Armed with too much vocabulary for my own good, I once asked a classmate why he insisted on calling me by my last name instead of my first. Naturally, he gave the only answer possible from an 8-year-old boy thus confronted: “Shefler blew a fart and the world blew apart!” Still, I got a lot of respect for my (very) short stories about Martians, flying horses, and haunted houses, and to my literary accomplishments I pinned my shaky self-esteem.

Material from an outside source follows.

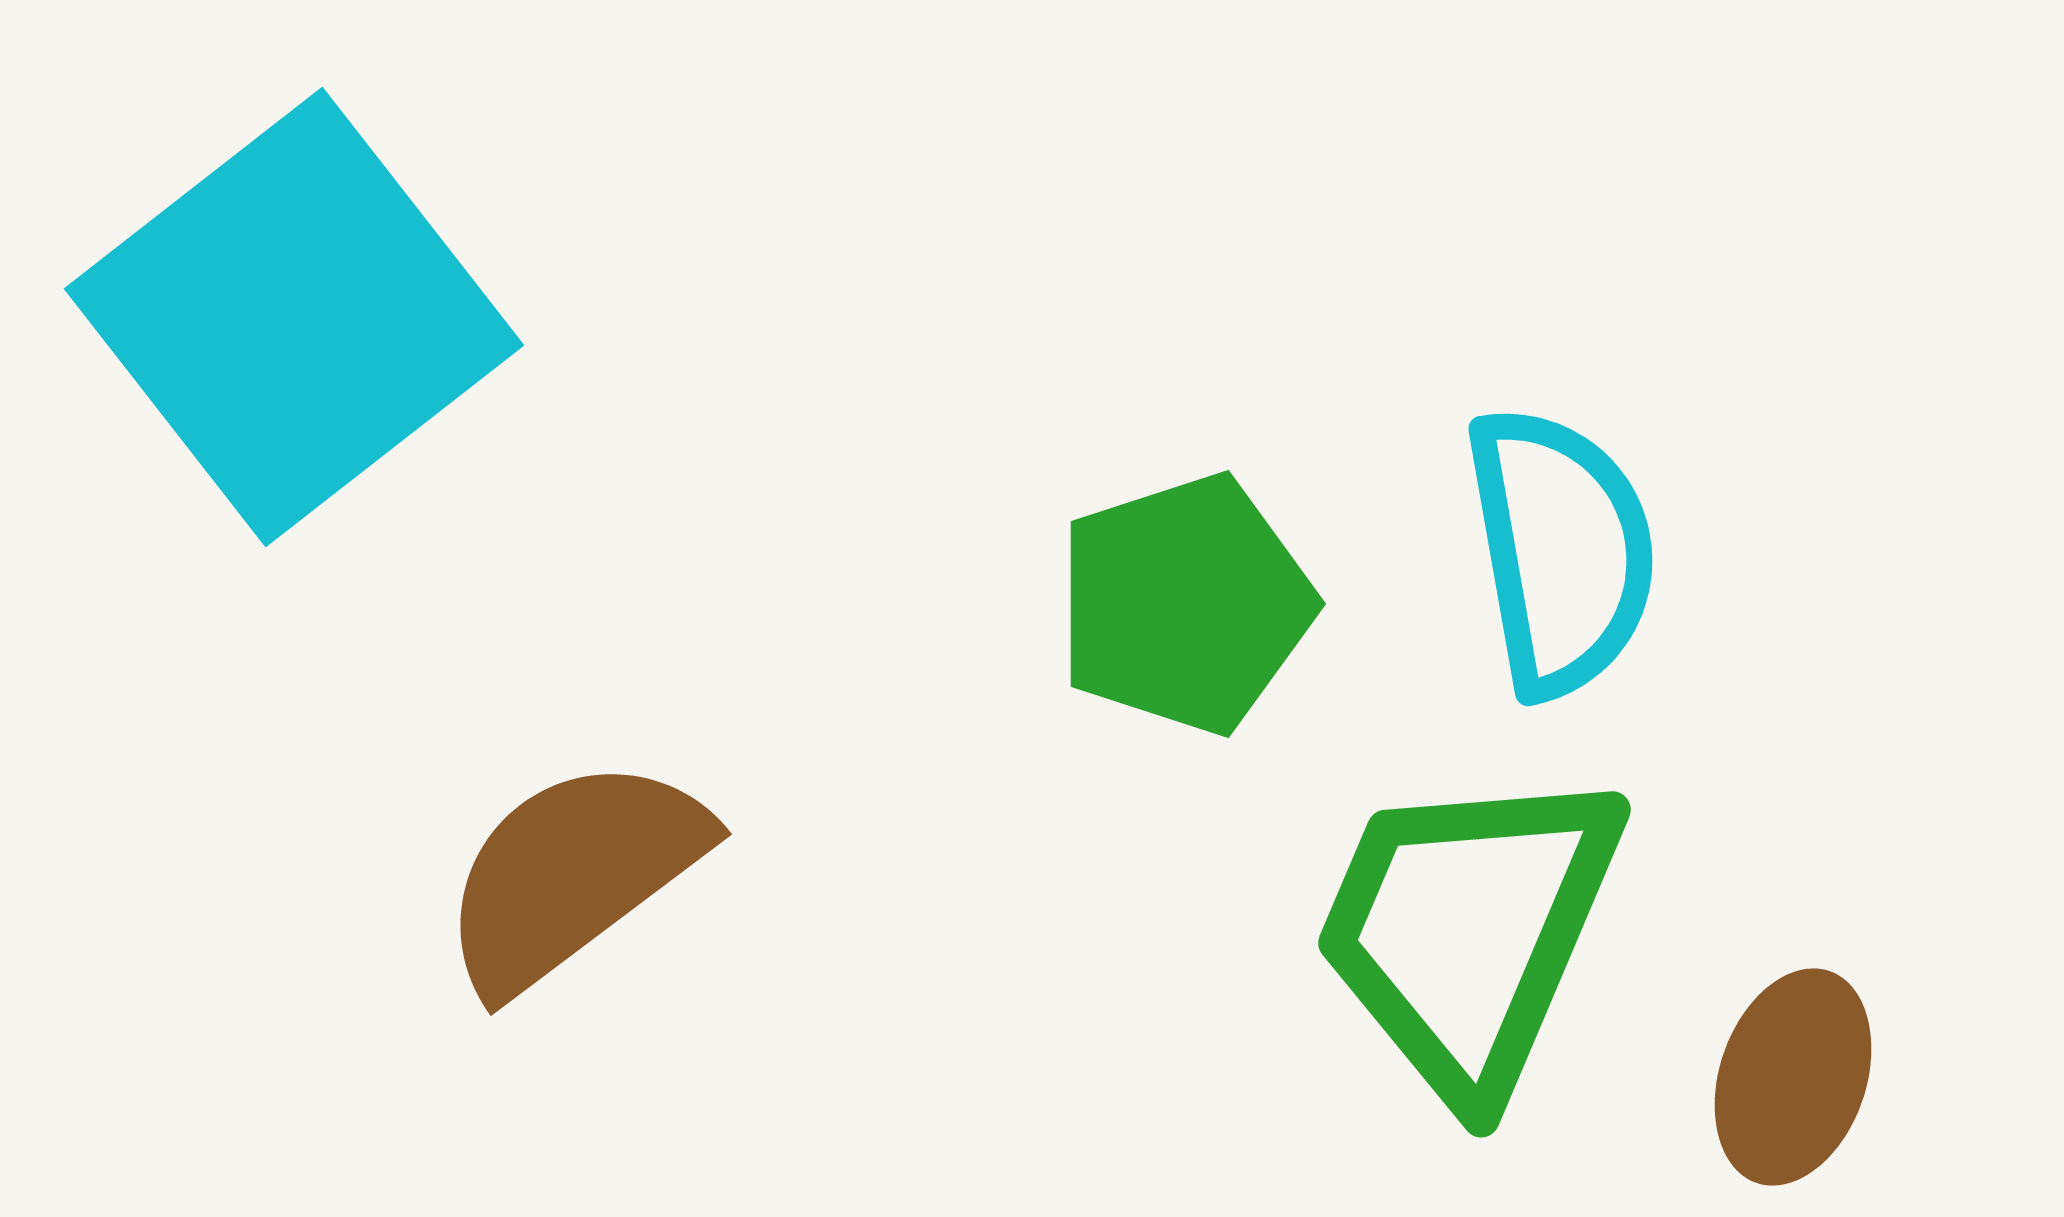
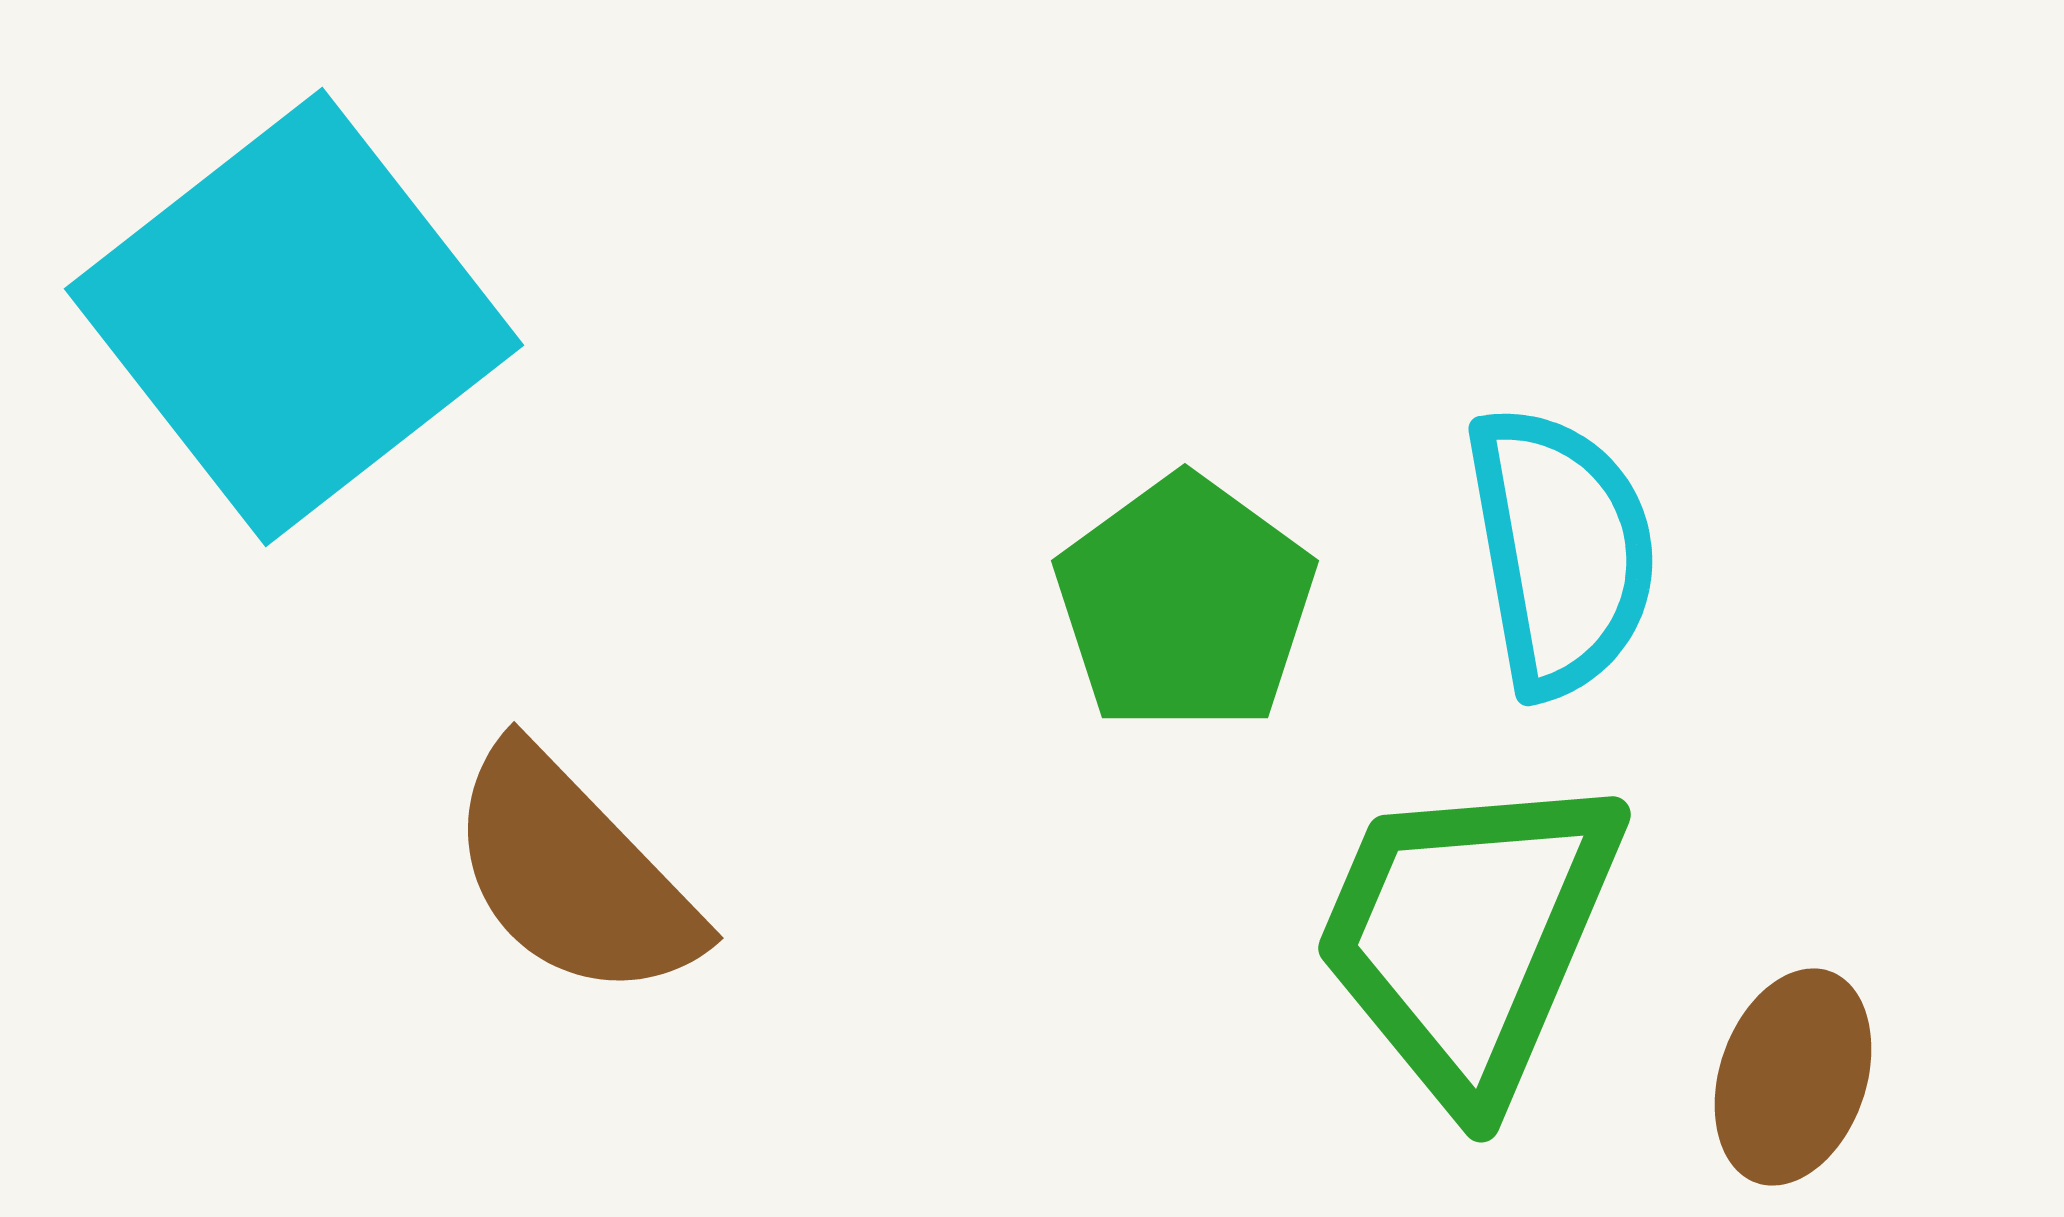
green pentagon: rotated 18 degrees counterclockwise
brown semicircle: rotated 97 degrees counterclockwise
green trapezoid: moved 5 px down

What’s more, my family’s support for my writing career has never quivered, much less wavered. My father, a freelance writer himself, used his wardrobe-sized copying machine to generate Martian and flying horse booklets. My stepfather (also a professional writer) found time to advise me of drafts of all my high school papers. He never hesitated to point out my excesses in adjectives or to let me know, ever so tactfully, when a piece wasn’t “up to the usual” eloquence or liveliness. As for my mom, she gently reminds me to write the way some mothers remind their children to eat vegetables or wash behind the ears.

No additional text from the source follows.